# anyone used a "softshell" jacket?



## Guest (Feb 23, 2009)

i have a burton softshell that i love im in west virginia so its anywhere from freezing balls to hot as hell andi can use mine anyday theyre pretty warm if you layer n they keep youdry but on the warm days your not dying of heat i suggest you pick it up


----------



## Enigmatic (Feb 6, 2009)

yeah I have a volcom one that I love cause on hot days at Bear I'll start sweatin like crazy then freeze on the lift, but these keep me dry, break the wind on the lift, and allow me to stay cool as I ride.

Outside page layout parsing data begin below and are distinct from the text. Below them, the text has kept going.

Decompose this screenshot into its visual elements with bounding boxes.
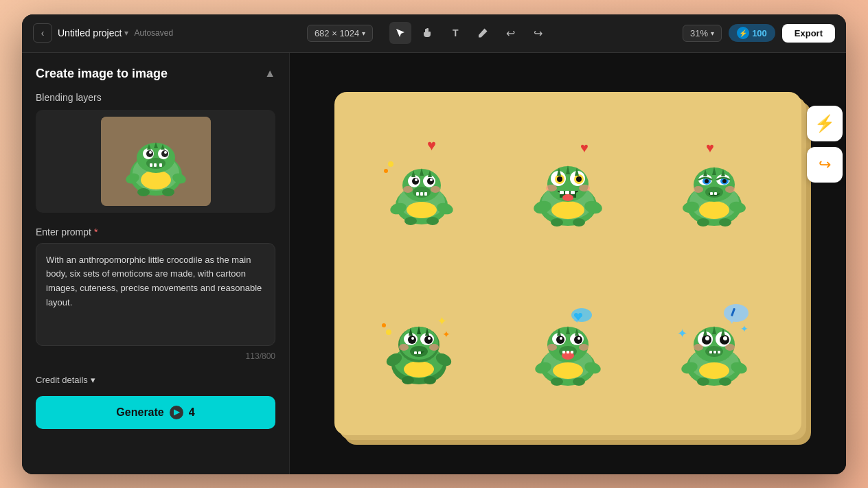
svg-point-23 (388, 161, 393, 167)
svg-point-58 (576, 176, 582, 182)
sticker-5 (501, 270, 634, 415)
svg-point-120 (424, 376, 436, 384)
redo-button[interactable]: ↪ (527, 22, 549, 44)
svg-point-154 (724, 304, 749, 322)
svg-point-177 (719, 377, 731, 386)
svg-point-45 (426, 217, 439, 225)
svg-point-98 (386, 329, 391, 335)
svg-point-165 (705, 336, 709, 340)
svg-point-176 (697, 377, 709, 386)
svg-point-107 (408, 336, 416, 344)
sticker-4: ✦ ✦ (355, 270, 488, 415)
svg-point-60 (562, 194, 573, 201)
svg-marker-155 (729, 320, 733, 324)
generate-icon: ▶ (170, 406, 183, 419)
left-panel: Create image to image ▲ Blending layers (22, 53, 290, 474)
svg-text:♥: ♥ (580, 140, 589, 155)
svg-rect-63 (571, 191, 575, 194)
canvas-area[interactable]: ♥ (290, 53, 846, 474)
credit-details[interactable]: Credit details ▾ (22, 369, 289, 391)
credits-badge: ⚡ 100 (729, 24, 775, 42)
svg-point-119 (402, 376, 414, 384)
topbar-center: 682 × 1024 ▾ T ↩ ↪ (181, 22, 674, 44)
svg-point-151 (579, 344, 589, 351)
svg-point-179 (725, 344, 735, 351)
svg-text:✦: ✦ (437, 314, 447, 328)
svg-point-102 (404, 361, 434, 377)
svg-point-93 (719, 218, 731, 226)
svg-text:✦: ✦ (442, 329, 450, 340)
svg-point-109 (411, 337, 414, 340)
svg-rect-168 (709, 351, 712, 353)
lightning-button[interactable]: ⚡ (807, 106, 843, 141)
svg-rect-37 (420, 192, 423, 196)
pen-tool[interactable] (472, 22, 494, 44)
text-tool[interactable]: T (444, 22, 466, 44)
prompt-input[interactable]: With an anthropomorphic little crocodile… (36, 243, 275, 346)
blending-layers-area[interactable] (36, 110, 275, 213)
svg-rect-85 (710, 192, 713, 195)
svg-text:✦: ✦ (740, 323, 749, 334)
canvas-main: ♥ (334, 92, 801, 435)
svg-point-94 (694, 186, 703, 193)
svg-point-166 (723, 336, 727, 340)
svg-rect-141 (567, 351, 569, 353)
svg-point-148 (551, 377, 563, 386)
svg-text:✦: ✦ (677, 327, 687, 340)
collapse-button[interactable]: ▲ (264, 67, 275, 80)
hand-tool[interactable] (417, 22, 439, 44)
char-count: 113/800 (22, 351, 289, 369)
svg-marker-124 (573, 320, 578, 323)
svg-rect-142 (571, 351, 573, 353)
svg-point-130 (553, 362, 583, 379)
svg-rect-62 (565, 191, 569, 194)
back-button[interactable]: ‹ (33, 23, 52, 43)
export-button[interactable]: Export (782, 24, 835, 43)
svg-point-72 (579, 185, 590, 191)
svg-point-92 (697, 218, 709, 226)
sticker-grid: ♥ (334, 92, 801, 435)
svg-point-134 (556, 336, 564, 344)
canvas-size-control[interactable]: 682 × 1024 ▾ (307, 25, 373, 42)
toolbar-tools: T ↩ ↪ (389, 22, 549, 44)
canvas-stack: ♥ (334, 92, 801, 435)
svg-point-44 (404, 217, 417, 225)
svg-rect-170 (718, 351, 720, 353)
blending-image (101, 117, 211, 206)
svg-point-121 (399, 344, 409, 351)
topbar-left: ‹ Untitled project ▾ Autosaved (33, 23, 173, 43)
svg-point-95 (725, 186, 735, 193)
panel-title: Create image to image (36, 67, 168, 81)
svg-rect-113 (418, 351, 421, 354)
svg-point-18 (162, 188, 174, 196)
sticker-6: ✦ ✦ (648, 270, 781, 415)
svg-rect-36 (416, 192, 419, 196)
topbar-right: 31% ▾ ⚡ 100 Export (683, 24, 835, 43)
blending-label: Blending layers (22, 92, 289, 110)
select-tool[interactable] (389, 22, 411, 44)
svg-point-99 (382, 323, 386, 327)
topbar: ‹ Untitled project ▾ Autosaved 682 × 102… (22, 14, 846, 53)
generate-button[interactable]: Generate ▶ 4 (36, 396, 275, 429)
svg-point-159 (699, 362, 729, 379)
undo-button[interactable]: ↩ (499, 22, 521, 44)
svg-point-178 (694, 344, 703, 351)
zoom-control[interactable]: 31% ▾ (683, 25, 722, 42)
share-icon: ↪ (819, 156, 831, 174)
svg-point-51 (551, 201, 584, 219)
svg-point-70 (573, 218, 585, 226)
svg-rect-112 (414, 351, 417, 354)
share-button[interactable]: ↪ (807, 147, 843, 183)
svg-rect-12 (150, 163, 152, 167)
svg-rect-86 (714, 192, 717, 195)
svg-point-137 (578, 337, 580, 340)
svg-point-9 (149, 151, 152, 154)
svg-point-17 (137, 188, 150, 196)
app-window: ‹ Untitled project ▾ Autosaved 682 × 102… (22, 14, 846, 474)
svg-point-47 (431, 186, 440, 193)
project-name[interactable]: Untitled project ▾ (58, 27, 128, 38)
svg-point-150 (547, 344, 557, 351)
svg-rect-14 (159, 163, 162, 167)
svg-point-3 (141, 170, 171, 189)
sticker-3: ♥ (648, 113, 781, 257)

and you can always throw a regular jacket on underneath for added warmth if its a lil cooler but not enough to get your main jacket out. 

Bottom line, get it.


----------



## rjattack19 (Nov 7, 2008)

alright cool thanks for the tips, i noticed it was 10k waterproof which really surprised me because they feel more like a sweatshirt than anything. plus i get 50% off of anything on DC's web site wich puts this jacket under 100 bucks, gotta be happy about that 


ps- i ride bear too


----------



## KIRKWOOD-$LUT (Dec 16, 2006)

go soft shell
best thing is always layer and take layers off


----------



## Guest (Feb 23, 2009)

rjattack19 said:


> alright cool thanks for the tips, i noticed it was 10k waterproof which really surprised me because they feel more like a sweatshirt than anything. plus i get 50% off of anything on DC's web site wich puts this jacket under 100 bucks, gotta be happy about that
> 
> 
> ps- i ride bear too


share the coupon code wit the rest of us


----------



## rjattack19 (Nov 7, 2008)

i would but then i wouldnt be able to use it...its a one time deal


----------



## paintball_karl (Feb 9, 2008)

i say go with the softshell. defintly worth it for the warmer days. plus i use it on rainy days to school and such.


----------



## rjattack19 (Nov 7, 2008)

paintball_karl said:


> i say go with the softshell. defintly worth it for the warmer days. plus i use it on rainy days to school and such.


hey i like the rainy day part i never even thought of that...although i am in san diego and it rarely rains but still...you never know


----------